All statistical analyses were performed using Microsoft Excel® 2016, R© version 3.5.1 and RStudio © version 1.1.463. General linear models (GLMs) were used to determine the effect of age, sex, molt on the anti-microbial capacity of the blood. GLMs were generated for each microbe separately due to the differences in the scale of the anti-microbial activity relative to each microbe. The final model for both E. coli and C. albicans included the main effects of age, sex and molt. The GLM for S. aureus included terms for age, sex, molt as well as an interaction term for age and molt status.

For each microbial data set, the normality of the data distribution and equality of variance were checked using the Shapiro-Wilk Test and through examination of the model residuals. Bonferroni significance levels were used to determine outliers based on the linear models used for each microbial data set. A single data point was considered an outlier and was therefore removed from the whole blood E. coli data set and two outliers were removed from the whole blood S. aureus data set. The statistical analysis was repeated with and without the outliers, with no changes in statistical interpretation observed. The data from a single study date were not included due to assay parameters being outside of normal limits. For each main factor or factor interaction, the least-squared mean was calculated.

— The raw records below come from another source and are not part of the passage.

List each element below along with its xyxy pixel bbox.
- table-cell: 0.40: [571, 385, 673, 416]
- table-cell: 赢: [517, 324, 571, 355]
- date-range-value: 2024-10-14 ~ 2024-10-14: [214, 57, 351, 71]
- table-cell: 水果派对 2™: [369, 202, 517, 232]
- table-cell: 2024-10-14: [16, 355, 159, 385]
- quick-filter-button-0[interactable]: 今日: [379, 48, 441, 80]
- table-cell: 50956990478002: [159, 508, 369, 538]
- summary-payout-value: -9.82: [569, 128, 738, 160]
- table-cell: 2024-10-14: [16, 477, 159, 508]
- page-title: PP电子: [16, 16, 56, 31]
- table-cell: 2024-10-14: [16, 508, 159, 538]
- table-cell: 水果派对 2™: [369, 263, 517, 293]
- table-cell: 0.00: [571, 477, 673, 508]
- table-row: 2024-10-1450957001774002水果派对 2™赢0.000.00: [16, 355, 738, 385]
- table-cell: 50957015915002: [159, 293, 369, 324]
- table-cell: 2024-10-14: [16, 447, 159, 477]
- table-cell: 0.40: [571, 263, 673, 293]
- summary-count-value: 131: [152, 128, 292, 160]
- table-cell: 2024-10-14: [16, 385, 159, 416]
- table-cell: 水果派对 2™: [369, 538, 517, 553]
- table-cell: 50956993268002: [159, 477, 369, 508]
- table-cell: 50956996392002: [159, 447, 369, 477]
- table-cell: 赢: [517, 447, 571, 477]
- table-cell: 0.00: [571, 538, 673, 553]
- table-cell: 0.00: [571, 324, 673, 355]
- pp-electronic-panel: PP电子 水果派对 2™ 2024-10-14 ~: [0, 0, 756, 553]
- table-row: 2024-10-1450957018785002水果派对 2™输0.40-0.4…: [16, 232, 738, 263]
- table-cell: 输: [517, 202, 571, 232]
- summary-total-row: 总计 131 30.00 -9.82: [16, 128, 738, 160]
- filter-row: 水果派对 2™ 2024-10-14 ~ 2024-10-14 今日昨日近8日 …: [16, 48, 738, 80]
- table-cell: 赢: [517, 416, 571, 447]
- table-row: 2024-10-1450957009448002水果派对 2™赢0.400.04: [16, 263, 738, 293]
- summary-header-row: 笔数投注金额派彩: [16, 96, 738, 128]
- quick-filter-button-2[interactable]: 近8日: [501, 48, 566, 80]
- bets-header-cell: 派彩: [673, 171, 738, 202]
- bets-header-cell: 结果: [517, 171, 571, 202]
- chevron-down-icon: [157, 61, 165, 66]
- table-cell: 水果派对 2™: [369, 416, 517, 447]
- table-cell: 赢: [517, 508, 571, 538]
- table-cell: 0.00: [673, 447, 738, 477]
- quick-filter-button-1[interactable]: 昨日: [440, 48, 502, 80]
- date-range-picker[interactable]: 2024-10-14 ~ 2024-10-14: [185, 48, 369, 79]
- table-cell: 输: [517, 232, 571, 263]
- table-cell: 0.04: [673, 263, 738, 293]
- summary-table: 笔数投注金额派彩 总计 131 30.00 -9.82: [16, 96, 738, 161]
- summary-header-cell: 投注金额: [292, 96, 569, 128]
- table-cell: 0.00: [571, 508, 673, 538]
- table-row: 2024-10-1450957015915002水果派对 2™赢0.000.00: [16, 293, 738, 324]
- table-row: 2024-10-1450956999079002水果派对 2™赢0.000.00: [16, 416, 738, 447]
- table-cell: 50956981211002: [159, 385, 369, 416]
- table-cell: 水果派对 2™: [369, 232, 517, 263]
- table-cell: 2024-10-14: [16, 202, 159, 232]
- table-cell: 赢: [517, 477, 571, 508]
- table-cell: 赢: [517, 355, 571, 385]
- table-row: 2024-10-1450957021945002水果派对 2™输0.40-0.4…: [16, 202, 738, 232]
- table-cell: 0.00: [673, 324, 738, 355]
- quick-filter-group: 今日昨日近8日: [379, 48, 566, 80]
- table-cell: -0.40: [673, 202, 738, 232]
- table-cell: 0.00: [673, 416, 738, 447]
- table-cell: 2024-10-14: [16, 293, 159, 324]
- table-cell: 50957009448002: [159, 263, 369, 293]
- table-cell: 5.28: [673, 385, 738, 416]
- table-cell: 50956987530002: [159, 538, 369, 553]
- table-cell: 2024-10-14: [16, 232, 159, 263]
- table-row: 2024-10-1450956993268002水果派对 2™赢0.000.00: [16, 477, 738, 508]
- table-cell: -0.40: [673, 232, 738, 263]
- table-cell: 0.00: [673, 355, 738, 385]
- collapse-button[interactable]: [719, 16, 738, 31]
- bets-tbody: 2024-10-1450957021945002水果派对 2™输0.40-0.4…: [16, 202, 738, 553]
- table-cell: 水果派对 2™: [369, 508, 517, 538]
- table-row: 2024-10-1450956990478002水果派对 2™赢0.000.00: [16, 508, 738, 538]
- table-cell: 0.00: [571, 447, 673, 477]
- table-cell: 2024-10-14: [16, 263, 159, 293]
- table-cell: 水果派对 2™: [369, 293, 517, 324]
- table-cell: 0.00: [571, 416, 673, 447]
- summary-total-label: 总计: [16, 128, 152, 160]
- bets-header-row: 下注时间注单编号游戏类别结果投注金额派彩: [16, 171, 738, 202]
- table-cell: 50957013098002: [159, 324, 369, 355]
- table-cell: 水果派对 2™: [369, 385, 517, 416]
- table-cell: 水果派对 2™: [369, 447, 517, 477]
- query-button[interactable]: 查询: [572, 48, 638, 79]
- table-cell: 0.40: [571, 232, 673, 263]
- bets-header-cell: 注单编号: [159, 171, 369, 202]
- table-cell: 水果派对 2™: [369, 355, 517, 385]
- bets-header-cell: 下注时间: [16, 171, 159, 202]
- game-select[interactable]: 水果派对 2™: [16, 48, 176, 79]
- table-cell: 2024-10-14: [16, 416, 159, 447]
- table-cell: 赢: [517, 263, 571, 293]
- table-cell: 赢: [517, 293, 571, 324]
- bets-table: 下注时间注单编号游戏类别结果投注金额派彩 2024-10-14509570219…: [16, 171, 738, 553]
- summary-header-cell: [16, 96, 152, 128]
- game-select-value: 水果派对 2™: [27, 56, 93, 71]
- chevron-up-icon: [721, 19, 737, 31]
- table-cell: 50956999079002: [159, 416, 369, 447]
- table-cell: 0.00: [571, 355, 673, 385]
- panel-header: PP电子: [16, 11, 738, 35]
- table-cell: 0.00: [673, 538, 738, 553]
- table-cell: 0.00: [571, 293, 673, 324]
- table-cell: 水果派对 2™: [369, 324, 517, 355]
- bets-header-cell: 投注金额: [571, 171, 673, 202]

Analysis of Variance (ANOVA) was used to evaluate the main effect of age, sex and molt as well as the interaction of age, sex and molt where appropriate (P ≤ 0.05). When an interaction term was kept in a model, the significances between the interacting means were calculated using a Tukey procedure P-value correction.


Sample demographics

A total of 116 blood samples were collected from Anna’s Hummingbirds over the course of the study (Table 1). Depending on the volume of blood collected from each individual, the anti-microbial activity of the blood was tested against E. coli (n = 116), S. aureus (n = 86) and/or C. albicans (n = 18).

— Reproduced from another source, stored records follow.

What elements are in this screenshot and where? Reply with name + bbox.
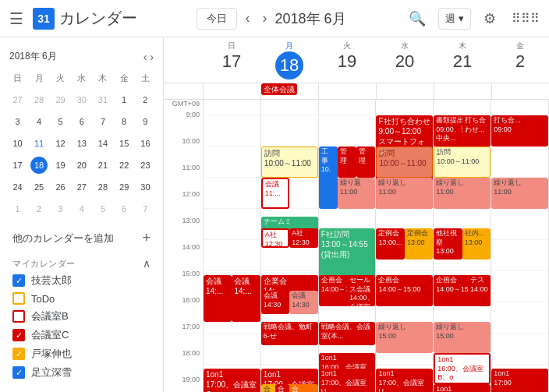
mini-cal-day[interactable]: 6 [72,111,91,132]
event-sun-kaigi[interactable]: 会議14:... [204,275,232,322]
event-wed-teiki2[interactable]: 定例会13:00 [405,228,433,260]
event-mon-kaigi14[interactable]: 会議14:30 [261,291,289,314]
mini-cal-day[interactable]: 3 [8,111,27,132]
day-header-wed[interactable]: 水 20 [376,37,434,83]
event-mon-homshin[interactable]: 訪問10:00～11:00 [261,147,318,178]
mini-cal-day[interactable]: 2 [29,199,49,219]
mini-cal-day[interactable]: 3 [51,199,70,219]
my-calendar-chevron[interactable]: ∧ [143,257,151,270]
calendar-checkbox-adachi[interactable]: ✓ [12,366,25,379]
event-wed-kikaku[interactable]: 企画会14:00～15:00 [376,275,433,306]
mini-cal-day[interactable]: 13 [72,133,91,154]
event-tue-senryaku[interactable]: 戦略会議、会議室(本... [319,322,376,345]
mini-cal-day[interactable]: 29 [115,177,134,197]
calendar-item-adachi[interactable]: ✓ 足立深雪 [0,363,163,382]
mini-cal-day[interactable]: 15 [115,133,134,154]
event-wed-teiki[interactable]: 定例会13:00... [376,228,404,260]
calendar-item-todo[interactable]: ToDo [0,290,163,307]
event-sun-1on1[interactable]: 1on117:00、会議室C... [204,369,260,392]
mini-cal-day[interactable]: 16 [136,133,155,154]
event-mon-godo3[interactable]: 合同17: [289,384,317,392]
event-wed-kuri2[interactable]: 繰り返し15:00 [376,322,433,353]
mini-cal-day[interactable]: 5 [51,111,70,132]
day-header-tue[interactable]: 火 19 [318,37,376,83]
event-wed-1on1[interactable]: 1on117:00、会議室U... [376,369,433,392]
event-mon-senryaku[interactable]: 戦略会議、勉町6-せ [261,322,318,345]
mini-cal-day[interactable]: 9 [136,111,155,132]
event-mon-kaigi11[interactable]: 会議11:... [261,178,289,209]
search-icon[interactable]: 🔍 [406,7,429,30]
calendar-checkbox-roomB[interactable] [12,310,25,323]
event-thu-kuri2[interactable]: 繰り返し15:00 [434,322,491,353]
event-thu-uchi[interactable]: 打ち合わせ... [462,115,491,147]
event-mon-asha[interactable]: A社 12:30 [261,228,289,248]
calendar-item-totsuka[interactable]: ✓ 戸塚伸也 [0,344,163,363]
mini-cal-day[interactable]: 30 [72,90,91,110]
mini-cal-day[interactable]: 20 [72,155,91,175]
mini-cal-day[interactable]: 25 [29,177,49,197]
mini-cal-day[interactable]: 21 [93,155,112,175]
event-tue-kanri[interactable]: 管理 [338,147,357,178]
mini-cal-day[interactable]: 6 [115,199,134,219]
event-thu-test[interactable]: テス14:00 [468,275,491,306]
event-fri-1on1[interactable]: 1on117:00 [491,369,548,392]
mini-cal-day[interactable]: 11 [29,133,49,154]
mini-cal-day[interactable]: 10 [8,133,27,154]
event-thu-tasha[interactable]: 他社視察13:00～14:00 [434,228,462,260]
calendar-item-roomB[interactable]: 会議室B [0,307,163,326]
mini-cal-next[interactable]: › [150,51,154,63]
event-mon-godo2[interactable]: 合同17: [275,384,289,392]
event-thu-homshin[interactable]: 訪問10:00～11:00 [434,147,491,178]
mini-cal-day[interactable]: 7 [93,111,112,132]
event-fri-kuri[interactable]: 繰り返し11:00 [491,178,548,209]
view-selector[interactable]: 週 ▾ [438,8,471,30]
event-sun-kaigi2[interactable]: 会議14:... [232,275,260,322]
mini-cal-day[interactable]: 30 [136,177,155,197]
settings-icon[interactable]: ⚙ [480,7,499,30]
mini-cal-day[interactable]: 27 [8,90,27,110]
calendar-checkbox-gei[interactable]: ✓ [12,274,25,287]
event-mon-asha2[interactable]: A社 12:30 [289,228,317,248]
allday-event-zen[interactable]: 全体会議 [261,83,297,95]
calendar-item-roomC[interactable]: ✓ 会議室C [0,326,163,344]
mini-cal-day[interactable]: 23 [136,155,155,175]
calendar-checkbox-todo[interactable] [12,292,25,305]
calendar-item-gei[interactable]: ✓ 技芸太郎 [0,271,163,290]
mini-cal-day[interactable]: 5 [93,199,112,219]
day-header-mon[interactable]: 月 18 [260,37,318,83]
event-tue-ko[interactable]: 工事10. [319,147,338,209]
next-period-button[interactable]: › [257,7,271,30]
mini-cal-day[interactable]: 22 [115,155,134,175]
event-thu-1on1[interactable]: 1on116:00、会議室B、o [434,353,491,384]
calendar-checkbox-roomC[interactable]: ✓ [12,329,25,341]
mini-cal-day[interactable]: 29 [51,90,70,110]
mini-cal-day[interactable]: 19 [51,155,70,175]
apps-icon[interactable]: ⠿⠿⠿ [508,8,543,29]
today-button[interactable]: 今日 [197,8,237,30]
event-tue-kuri[interactable]: 繰り返11:00 [338,178,376,209]
day-header-fri[interactable]: 金 2 [491,37,549,83]
day-header-thu[interactable]: 木 21 [434,37,491,83]
mini-cal-day[interactable]: 4 [29,111,49,132]
mini-cal-day[interactable]: 27 [72,177,91,197]
event-mon-kaigi14b[interactable]: 会議14:30 [289,291,317,314]
mini-cal-day[interactable]: 28 [93,177,112,197]
calendar-checkbox-totsuka[interactable]: ✓ [12,348,25,360]
mini-cal-day[interactable]: 14 [93,133,112,154]
add-calendar-row[interactable]: 他のカレンダーを追加 + [0,227,163,249]
event-fri-uchi[interactable]: 打ち合...09:00 [491,115,548,147]
mini-cal-day[interactable]: 8 [115,111,134,132]
mini-cal-day[interactable]: 7 [136,199,155,219]
mini-cal-day[interactable]: 31 [93,90,112,110]
event-thu-1on1b[interactable]: 1on117:00 [434,384,491,392]
event-thu-shanai[interactable]: 社内...13:00 [462,228,491,260]
event-tue-1on1b[interactable]: 1on117:00、会議室U... [319,369,376,392]
mini-cal-day[interactable]: 18 [29,155,49,175]
event-thu-kuri[interactable]: 繰り返し11:00 [434,178,491,209]
prev-period-button[interactable]: ‹ [240,7,254,30]
mini-cal-day[interactable]: 28 [29,90,49,110]
mini-cal-day[interactable]: 26 [51,177,70,197]
mini-cal-day[interactable]: 4 [72,199,91,219]
event-wed-homshin[interactable]: 訪問10:00～11:00 [376,147,433,178]
mini-cal-day[interactable]: 17 [8,155,27,175]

Table 1. Demographic composition of Anna’s Hummingbirds used to evaluate the anti-microbial activity of blood against three different microbial species.

The number of blood samples tested from Anna’s Hummingbirds for each classification of sex, age, molt status and blood type are shown.

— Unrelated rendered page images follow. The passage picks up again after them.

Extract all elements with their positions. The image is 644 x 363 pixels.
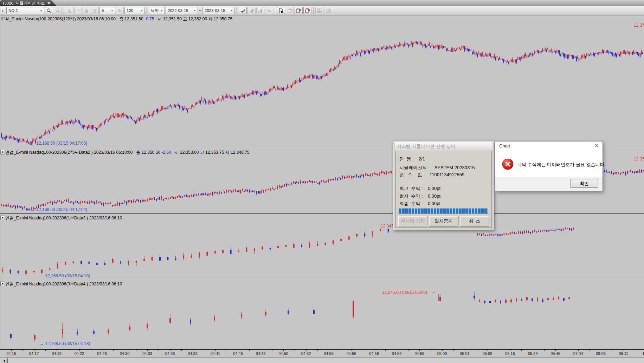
new-chart-icon[interactable] bbox=[277, 7, 285, 14]
axis-tick bbox=[397, 350, 397, 351]
time-axis-label: 05:06 bbox=[483, 351, 492, 356]
time-axis-label: 05:01 bbox=[460, 351, 470, 356]
trendline-check-icon[interactable] bbox=[239, 7, 247, 14]
axis-tick bbox=[499, 350, 499, 351]
time-axis-label: 04:45 bbox=[233, 351, 243, 356]
chevron-down-icon[interactable]: ▼ bbox=[229, 9, 234, 12]
date-to-combo[interactable]: 2023-03-15▼ bbox=[202, 7, 235, 14]
alert-title[interactable]: Chart bbox=[499, 143, 510, 148]
progress-row-min: 최저 수익 : 0.00pt bbox=[399, 193, 440, 199]
axis-tick bbox=[419, 350, 420, 351]
p2-right-price: 12,37 bbox=[634, 157, 644, 161]
panel-header-3[interactable]: 연결_E-mini Nasdaq100-202306(1분Data3 ) 202… bbox=[5, 215, 122, 221]
alert-ok-button[interactable]: 확인 bbox=[571, 179, 598, 188]
time-axis-label: 09:11 bbox=[619, 351, 628, 356]
progress-row-variable: 변 수 값 : 11001134912559 bbox=[399, 172, 464, 178]
chart-left-border bbox=[0, 15, 0, 349]
symbol-combo-value: NO.1 bbox=[8, 8, 18, 13]
tab-simulation-chart[interactable]: [3020] 시뮬레이션 차트 ✕ bbox=[0, 0, 57, 6]
panel-header-text: -0.75 bbox=[144, 16, 154, 21]
axis-tick bbox=[555, 350, 556, 351]
chevron-down-icon[interactable]: ▼ bbox=[159, 9, 165, 12]
panel-collapse-button-3[interactable]: ▼ bbox=[0, 216, 5, 220]
p4-low-label: ← 12,168.50 (03/15 04:18) bbox=[40, 341, 90, 346]
axis-tick bbox=[272, 350, 272, 351]
alert-close-icon[interactable]: ✕ bbox=[594, 143, 599, 148]
axis-line bbox=[0, 349, 644, 350]
date-from-combo[interactable]: 2022-03-15▼ bbox=[166, 7, 198, 14]
axis-tick bbox=[329, 350, 329, 351]
axis-tick bbox=[374, 350, 374, 351]
toolbar-grip[interactable]: ▸ bbox=[1, 7, 5, 14]
axis-tick bbox=[249, 350, 250, 351]
report-r-icon[interactable]: R bbox=[295, 7, 303, 14]
axis-tick bbox=[34, 350, 34, 351]
tab-close-icon[interactable]: ✕ bbox=[47, 0, 50, 6]
panel-header-text: 시 12,353.00 고 12,353.75 저 12,348.75 bbox=[171, 150, 250, 155]
search-icon[interactable] bbox=[45, 7, 53, 14]
progress-dialog-title[interactable]: 시스템 시뮬레이션 진행 상태 bbox=[395, 142, 492, 151]
tick-combo[interactable]: 120▼ bbox=[124, 7, 145, 14]
scroll-left-button[interactable] bbox=[1, 358, 8, 363]
error-icon bbox=[502, 159, 513, 170]
save-state-button[interactable]: 현상태 저장 bbox=[398, 216, 427, 226]
time-axis-label: 04:15 bbox=[6, 351, 16, 356]
date-to-combo-value: 2023-03-15 bbox=[205, 8, 225, 13]
time-axis-label: 05:00 bbox=[437, 351, 447, 356]
axis-tick bbox=[102, 350, 102, 351]
panel-header-2[interactable]: 연결_E-mini Nasdaq100-202306(275틱Data2 ) 2… bbox=[5, 150, 249, 156]
axis-tick bbox=[22, 350, 23, 351]
panel-header-1[interactable]: 연결_E-mini Nasdaq100-202306(120틱) 2023/03… bbox=[1, 16, 232, 22]
export-icon[interactable] bbox=[324, 7, 332, 14]
axis-tick bbox=[340, 350, 340, 351]
axis-tick bbox=[465, 350, 465, 351]
minute-combo[interactable]: 5▼ bbox=[99, 7, 115, 14]
axis-tick bbox=[147, 350, 148, 351]
axis-tick bbox=[261, 350, 261, 351]
chevron-down-icon[interactable]: ▼ bbox=[38, 9, 44, 12]
p1-low-label: ← 12,168.50 (03/15 04:17:05) bbox=[31, 141, 87, 146]
volume-bars-icon[interactable] bbox=[256, 7, 264, 14]
p2-low-label: ← 12,168.50 (03/15 04:17:04) bbox=[31, 207, 87, 212]
axis-tick bbox=[227, 350, 227, 351]
panel-separator-2[interactable] bbox=[0, 213, 644, 214]
chevron-down-icon[interactable]: ▼ bbox=[192, 9, 198, 12]
date-mode-combo[interactable]: 날짜▼ bbox=[149, 7, 165, 14]
left-arrow-icon bbox=[4, 359, 5, 362]
sort-arrows-icon[interactable] bbox=[265, 7, 273, 14]
axis-tick bbox=[57, 350, 57, 351]
panel-collapse-button-4[interactable]: ▼ bbox=[0, 282, 5, 286]
copy-r-icon[interactable]: R bbox=[303, 7, 311, 14]
axis-tick bbox=[68, 350, 68, 351]
panel-collapse-button-2[interactable]: ▼ bbox=[0, 150, 5, 154]
period-week-button[interactable]: 주 bbox=[74, 7, 82, 14]
panel-separator-3[interactable] bbox=[0, 280, 644, 280]
p3-low-label: ← 12,168.50 (03/15 04:18) bbox=[40, 273, 90, 278]
period-tick-button[interactable]: 틱 bbox=[116, 7, 124, 14]
axis-tick bbox=[317, 350, 318, 351]
search-remove-icon[interactable] bbox=[54, 7, 62, 14]
p4-high-arrow: → bbox=[432, 289, 436, 294]
period-day-button[interactable]: 일 bbox=[66, 7, 73, 14]
period-minute-button[interactable]: 분 bbox=[91, 7, 99, 14]
time-axis-label: 04:55 bbox=[324, 351, 334, 356]
chevron-down-icon[interactable]: ▼ bbox=[109, 9, 115, 12]
time-axis-label: 10:0 bbox=[642, 351, 644, 356]
period-month-button[interactable]: 월 bbox=[83, 7, 90, 14]
monitor-icon[interactable] bbox=[286, 7, 294, 14]
axis-tick bbox=[533, 350, 533, 351]
tab-bar: [3020] 시뮬레이션 차트 ✕ bbox=[0, 0, 644, 6]
axis-tick bbox=[521, 350, 522, 351]
horizontal-scrollbar[interactable] bbox=[0, 357, 644, 363]
cancel-button[interactable]: 취 소 bbox=[460, 216, 489, 226]
axis-tick bbox=[624, 350, 624, 351]
time-axis-label: 04:33 bbox=[142, 351, 152, 356]
time-axis-label: 04:30 bbox=[120, 351, 130, 356]
volume-signal-icon[interactable] bbox=[247, 7, 256, 14]
save-icon[interactable] bbox=[315, 7, 323, 14]
symbol-combo[interactable]: NO.1▼ bbox=[6, 7, 44, 14]
pause-button[interactable]: 일시중지 bbox=[429, 216, 458, 226]
time-axis-label: 04:17 bbox=[29, 351, 39, 356]
chevron-down-icon[interactable]: ▼ bbox=[139, 9, 144, 12]
panel-header-4[interactable]: 연결_E-mini Nasdaq100-202306(3분Data4 ) 202… bbox=[5, 281, 122, 287]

Anti-microbial activity of the whole blood

E. coli.

The anti-microbial activity of the whole blood against E. coli was significantly affected by a bird’s age (P = 0.007). Anna’s Hummingbirds classified as hatch-year birds inhibited E. coli growth, on average, 22.6% less than birds classified as after-hatch-year (Table 2; Fig 1). Molt status also significantly influenced the anti-microbial activity of whole blood against E. coli (P = 0.0001; Fig 2). Hummingbirds that were molting inhibited E. coli growth 35.5% less than non-molting birds. The sex of a hummingbird trended towards but did not significantly influence the hummingbird’s ability to kill E. coli (P = 0.12; Fig 3). Female hummingbirds inhibited E. coli growth 9.7% less than male hummingbirds (Table 2).

Fig 1. The effect of age on the anti-microbial activity of whole blood from Anna’s Hummingbirds.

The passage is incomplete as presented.